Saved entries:
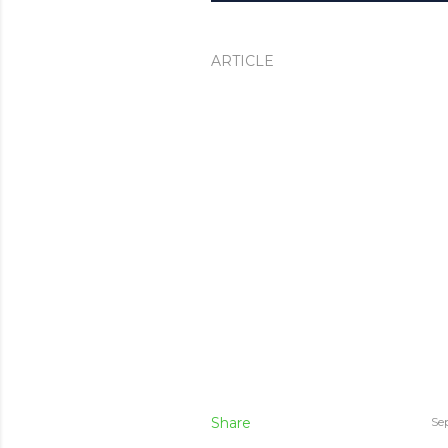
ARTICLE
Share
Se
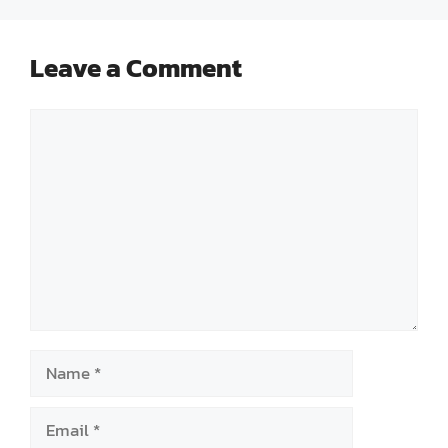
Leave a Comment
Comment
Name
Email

--

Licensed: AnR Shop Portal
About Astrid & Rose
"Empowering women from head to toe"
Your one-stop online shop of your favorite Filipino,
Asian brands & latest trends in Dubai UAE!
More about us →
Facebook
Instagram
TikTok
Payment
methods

---

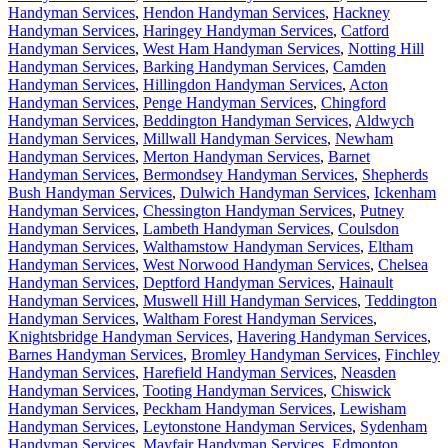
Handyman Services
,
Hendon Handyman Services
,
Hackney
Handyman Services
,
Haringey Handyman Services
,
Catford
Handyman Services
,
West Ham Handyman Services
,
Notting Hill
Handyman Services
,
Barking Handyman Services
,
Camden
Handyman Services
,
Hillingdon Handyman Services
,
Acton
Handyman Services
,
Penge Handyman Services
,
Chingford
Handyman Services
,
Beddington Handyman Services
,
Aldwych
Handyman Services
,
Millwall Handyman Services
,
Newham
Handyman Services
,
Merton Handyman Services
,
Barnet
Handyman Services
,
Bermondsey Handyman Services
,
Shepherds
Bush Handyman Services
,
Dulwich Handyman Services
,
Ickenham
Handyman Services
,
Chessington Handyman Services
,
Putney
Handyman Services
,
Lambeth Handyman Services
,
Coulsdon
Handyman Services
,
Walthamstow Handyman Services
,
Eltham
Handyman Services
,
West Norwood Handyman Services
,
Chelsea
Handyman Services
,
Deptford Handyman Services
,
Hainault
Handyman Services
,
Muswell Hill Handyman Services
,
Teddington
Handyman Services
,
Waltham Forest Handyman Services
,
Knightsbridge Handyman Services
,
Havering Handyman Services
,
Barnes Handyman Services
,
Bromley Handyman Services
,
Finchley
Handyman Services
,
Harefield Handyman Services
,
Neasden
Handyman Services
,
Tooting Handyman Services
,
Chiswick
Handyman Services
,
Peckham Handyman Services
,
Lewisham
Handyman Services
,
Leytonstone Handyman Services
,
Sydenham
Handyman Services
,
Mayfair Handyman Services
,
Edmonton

## ASSIGNED TASK
Look through the data above. Each line containing the word "West" needs to be copied.

## SOLUTION TO THE EXERCISE
West Ham Handyman Services
West Norwood Handyman Services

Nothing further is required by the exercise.